What does a registered dietitian really eat?

Baked Salmon is a go-to meal for McKenzie Hall, RD.

Are there any foods you would never eat?
I’m not one to say that I would “never” have something because it usually backfires. I’m not a fan of smoked anything, though. And I could easily go without ever having a hot dog (the overly processed kind) again in my life.

Related: Eating Healthy Doesn’t Have To Be Complicated

What would you say is your mantra or slogan when is comes to living healthfully?
“Each moment is a new opportunity to be kind to yourself.”

So often we put the needs of others ahead of ourselves, but the reality is that we can be the most helpful to others when we take care of ourselves first. Treat yourself to an apple or carrot sticks because you know it’s the kind thing to do to your body. And if you’re really craving a cookie, honor your craving, enjoy it, and skip the guilt trip. You had a cookie because it was the kind thing to do. Go for walk or take an extra sip of water because they are ways to show yourself a little kindness.

What are the top 5 foods you recommend everyone incorporate into their diet?
If there are 5 foods I could encourage people to eat, they would be more red and purple produce such as berries and tomatoes (that counts as one right?!), dark leafy greens, legumes (such as lentils and beans), nuts and seeds, and cruciferous veggies.

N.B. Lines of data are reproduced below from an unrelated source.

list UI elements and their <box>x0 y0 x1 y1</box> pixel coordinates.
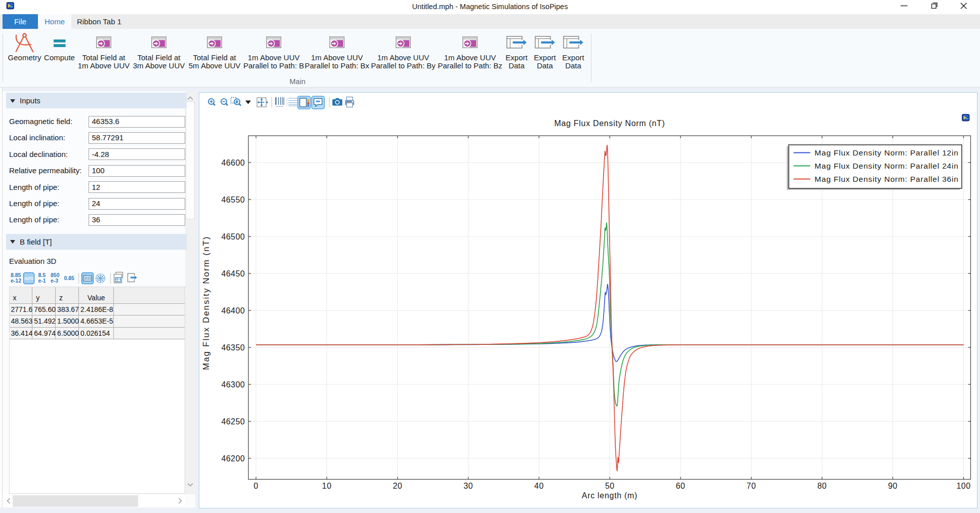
svg-text:e-12: e-12 <box>11 278 21 284</box>
svg-text:40: 40 <box>534 482 544 490</box>
svg-text:e-1: e-1 <box>38 278 46 284</box>
svg-text:Mag Flux Density Norm: Paralle: Mag Flux Density Norm: Parallel 12in <box>815 148 959 157</box>
svg-text:e-3: e-3 <box>51 278 58 284</box>
svg-text:46200: 46200 <box>222 454 245 463</box>
svg-text:70: 70 <box>747 482 756 490</box>
svg-text:Arc length (m): Arc length (m) <box>582 491 637 500</box>
svg-text:0: 0 <box>253 482 258 490</box>
svg-text:46400: 46400 <box>222 306 245 315</box>
svg-text:100: 100 <box>957 482 971 490</box>
svg-text:46250: 46250 <box>222 417 245 426</box>
svg-text:AUTO: AUTO <box>24 276 33 281</box>
svg-text:60: 60 <box>676 482 686 490</box>
svg-text:0.85: 0.85 <box>64 275 75 281</box>
svg-text:90: 90 <box>888 482 898 490</box>
svg-text:46600: 46600 <box>222 159 245 167</box>
svg-text:20: 20 <box>393 482 402 490</box>
svg-text:Mag Flux Density Norm: Paralle: Mag Flux Density Norm: Parallel 24in <box>815 162 959 170</box>
svg-text:46550: 46550 <box>222 195 245 204</box>
svg-text:Mag Flux Density Norm (nT): Mag Flux Density Norm (nT) <box>554 119 665 128</box>
svg-text:30: 30 <box>463 482 473 490</box>
svg-text:Mag Flux Density Norm (nT): Mag Flux Density Norm (nT) <box>201 235 211 370</box>
svg-text:80: 80 <box>817 482 827 490</box>
svg-text:46300: 46300 <box>222 380 245 389</box>
svg-text:46350: 46350 <box>222 343 245 352</box>
svg-text:46450: 46450 <box>222 269 245 278</box>
svg-text:10: 10 <box>322 482 332 490</box>
svg-text:Mag Flux Density Norm: Paralle: Mag Flux Density Norm: Parallel 36in <box>815 175 959 183</box>
svg-text:46500: 46500 <box>222 232 245 241</box>
svg-text:50: 50 <box>605 482 615 490</box>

What a registered dietitian really eats

RD McKenzie Hall recommends sneaking in extra veggies into a pasta salad

What do you recommend for food sensitivities? Ex. Gluten/dairy/vegetarian
When it comes to eating patterns in general, I like to focus more of what you can have than what you can not have. It’s all about having the glass-half-full mentality. For example, if you have a sensitivity toward gluten, I like to remind others that there are tons of foods available that are naturally gluten-free including fruits, vegetables, nuts, seeds, eggs, seafood, dairy and even certain grains like rice, corn, quinoa, buckwheat and millet. Take advantage of all those nutrient-rich foods that you can have!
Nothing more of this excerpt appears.